Hi all,
Curious if anyone can explain a couple disparities in hub gene selection according to connectivity in WGCNA. I regularly make kWithin versus kME plots as a diagnostic tool when constructing networks in WGCNA, wherein I also pick out each module's hub gene, selected using chooseTopHubInEachModule()
.
Usually this creates a plot showing a strong positive correlation between kWithin and kME (which should be the case) and where the hub gene (larger, colored point in each plot) from chooseTopHub is among the most strongly connected genes on both axes (but not always itself the strongest; see attached plot)
I've noticed two unexpected patterns from this, however:
- Sometimes, chooseTopHub is pretty low in terms of both kME and kWithin (see 'blue' hub in module 2; top row, center column)
- And sometimes, kME and kWithin are not correlated whatsoever (see module 6; center row, right column with red hub gene)
Any ideas why intramodular connectivity (kWithin) would be out of whack with eigengene connectivity (kME) for module 6? Also, if chooseTopHub()
is selecting hubs based on which genes has the highest total connectivity to all genes across all modules, why don't those hubs have the highest kWithin values in their respective modules? I've repeated these plots with kTotal instead of kWithin and the patterns remain the same.
Thanks for reading.
WGCNA script is below:
net_allClusters_noPAM <- blockwiseModules(datExpr_allClusters_sub,power = 9, corType = "bicor", deepSplit = 2,
networkType = "signed", mergeCutHeight = 0.2, maxPOutliers = 0.1,
TOMType = "signed",minModuleSize = 20,
numericLabels = T, pamStage = F,
pamRespectsDendro = T, saveTOMs = T,
saveTOMFileBase = "allClusters_TOM_noPAM",
verbose = 3, maxBlockSize = 7000)
MEs_net_allClusters = net_allClusters_noPAM$MEs
modulecolors_allClusters_noPAM <- labels2colors(net_allClusters_noPAM$colors)
hubs_allClusters <- as.data.frame(chooseTopHubInEachModule(datExpr_allClusters_sub,modulecolors_allClusters_noPAM,power=9))

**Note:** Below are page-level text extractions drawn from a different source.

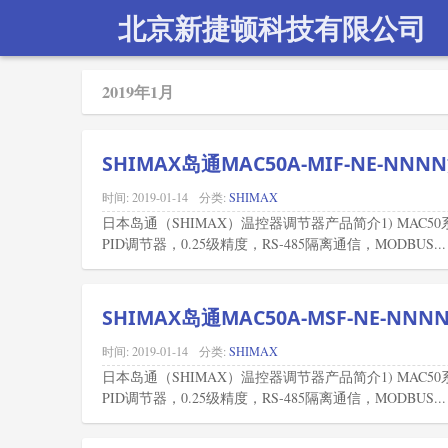
北京新捷顿科技有限公司
2019年1月
SHIMAX岛通MAC50A-MIF-NE-NN
时间:
2019-01-14
分类:
SHIMAX
日本岛通（SHIMAX）温控器调节器产品简介1) MAC
PID调节器，0.25级精度，RS-485隔离通信，MODBUS...
SHIMAX岛通MAC50A-MSF-NE-NN
时间:
2019-01-14
分类:
SHIMAX
日本岛通（SHIMAX）温控器调节器产品简介1) MAC
PID调节器，0.25级精度，RS-485隔离通信，MODBUS...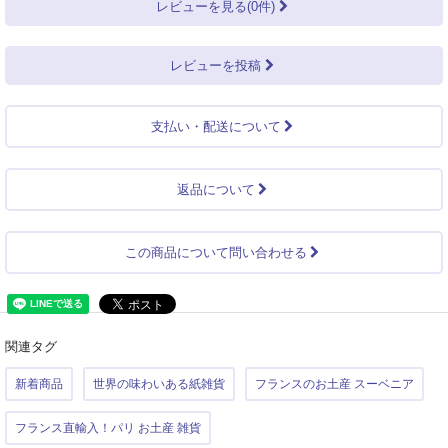
レビューを見る(0件)
レビューを投稿
支払い・配送について
返品について
この商品について問い合わせる
関連タグ
新着商品
世界の味わいある紙雑貨
フランスのお土産 スーベニア
フランス直輸入！パリ お土産 雑貨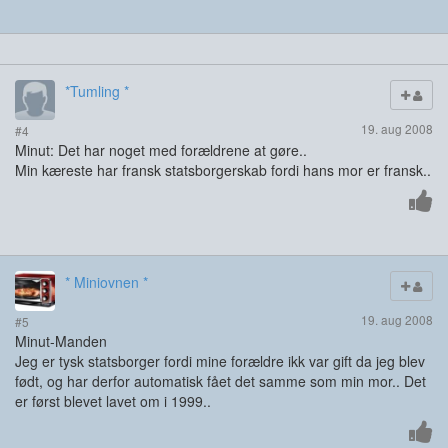
*Tumling *
19. aug 2008
#4
Minut: Det har noget med forældrene at gøre..
Min kæreste har fransk statsborgerskab fordi hans mor er fransk..
* Miniovnen *
19. aug 2008
#5
Minut-Manden
Jeg er tysk statsborger fordi mine forældre ikk var gift da jeg blev
født, og har derfor automatisk fået det samme som min mor.. Det
er først blevet lavet om i 1999..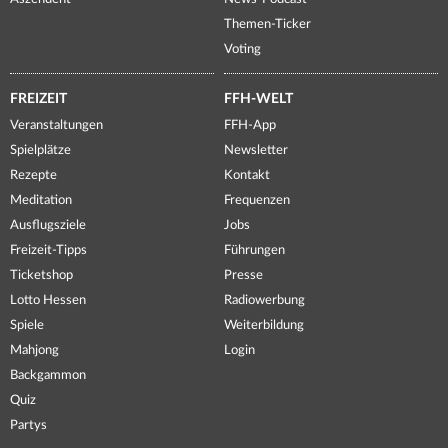
Themen-Ticker
Voting
FREIZEIT
FFH-WELT
Veranstaltungen
FFH-App
Spielplätze
Newsletter
Rezepte
Kontakt
Meditation
Frequenzen
Ausflugsziele
Jobs
Freizeit-Tipps
Führungen
Ticketshop
Presse
Lotto Hessen
Radiowerbung
Spiele
Weiterbildung
Mahjong
Login
Backgammon
Quiz
Partys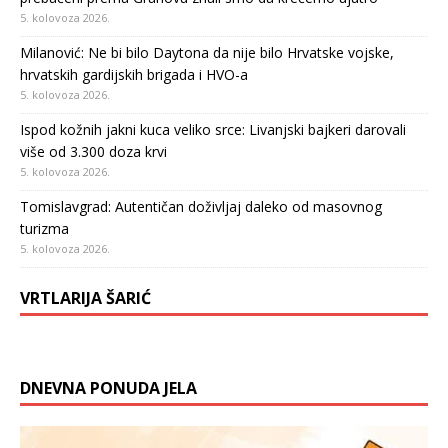
5. kolovoza 2026.
Milanović: Ne bi bilo Daytona da nije bilo Hrvatske vojske,
hrvatskih gardijskih brigada i HVO-a
5. kolovoza 2026.
Ispod kožnih jakni kuca veliko srce: Livanjski bajkeri darovali
više od 3.300 doza krvi
5. kolovoza 2026.
Tomislavgrad: Autentičan doživljaj daleko od masovnog
turizma
5. kolovoza 2026.
VRTLARIJA ŠARIĆ
DNEVNA PONUDA JELA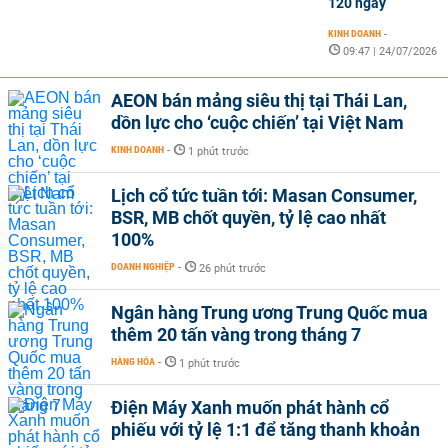
120 ngày
KINH DOANH
-
09:47 | 24/07/2026
AEON bán mảng siêu thị tại Thái Lan,
dồn lực cho ‘cuộc chiến’ tại Việt Nam
KINH DOANH
-
1 phút trước
Lịch cổ tức tuần tới: Masan Consumer,
BSR, MB chốt quyền, tỷ lệ cao nhất
100%
DOANH NGHIỆP
-
26 phút trước
Ngân hàng Trung ương Trung Quốc mua
thêm 20 tấn vàng trong tháng 7
HÀNG HÓA
-
1 phút trước
Điện Máy Xanh muốn phát hành cổ
phiếu với tỷ lệ 1:1 để tăng thanh khoản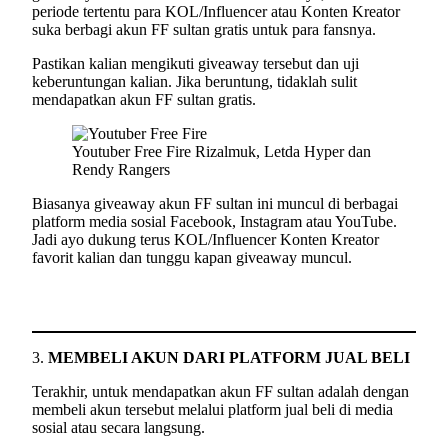
periode tertentu para KOL/Influencer atau Konten Kreator
suka berbagi akun FF sultan gratis untuk para fansnya.
Pastikan kalian mengikuti giveaway tersebut dan uji
keberuntungan kalian. Jika beruntung, tidaklah sulit
mendapatkan akun FF sultan gratis.
Youtuber Free Fire Rizalmuk, Letda Hyper dan
Rendy Rangers
Biasanya giveaway akun FF sultan ini muncul di berbagai
platform media sosial Facebook, Instagram atau YouTube.
Jadi ayo dukung terus KOL/Influencer Konten Kreator
favorit kalian dan tunggu kapan giveaway muncul.
3.
MEMBELI AKUN DARI PLATFORM JUAL BELI
Terakhir, untuk mendapatkan akun FF sultan adalah dengan
membeli akun tersebut melalui platform jual beli di media
sosial atau secara langsung.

connectivity_allClusters <- intramodularConnectivity.fromExpr(datExpr_allClusters_sub, modulecolors_allClusters_noPAM,
corFnc = "bicor", corOptions = "use = 'p'",
weights = NULL,
distFnc = "dist", distOptions = "method = 'euclidean'",
networkType = "signed", power = 9,
scaleByMax = FALSE, # can set this to T, but scaled kWithin is easy to get outside of the function
ignoreColors = if (is.numeric(colors)) 0 else "grey",
getWholeNetworkConnectivity = TRUE)
rownames(connectivity_allClusters) <- colnames(datExpr_allClusters_sub)
connectivity_allClusters$module_color <- modulecolors_allClusters_noPAM
connectivity_allClusters$gene <- row.names(connectivity_allClusters)
connect <- connectivity_allClusters[order(connectivity_allClusters$module_color,-connectivity_allClusters$kWithin),]
allClusters_kME <- signedKME(datExpr_allClusters_sub,MEs_net_allClusters,corFnc = "bicor")
allClusters_kME_kWithin <- left_join(connect,allClusters_kME, by="gene")
EDIT: Added this is a comment, but one of the questions I've raised is answered by simply specifying corFnc during chooseTopHubInEachModule. Disparities in hub gene selection between methods are resolved when the same type of correlation is used.
Just curious, for the modules which lack this correlation between the kWithin and kME values, how is the overall strength and connectivity compared to other modules which does have this correlation ?
Somewhat weaker, but connectivity (kWithin) should go down in smaller modules like module 6. What is interesting is that the range of kME values for that same module are lower when correlated against its own module eigengene vs when correlated against a different module (module 1 in this case). So expression profiles of member genes in module 6 are, overall, more similar to the module 1 eigengene?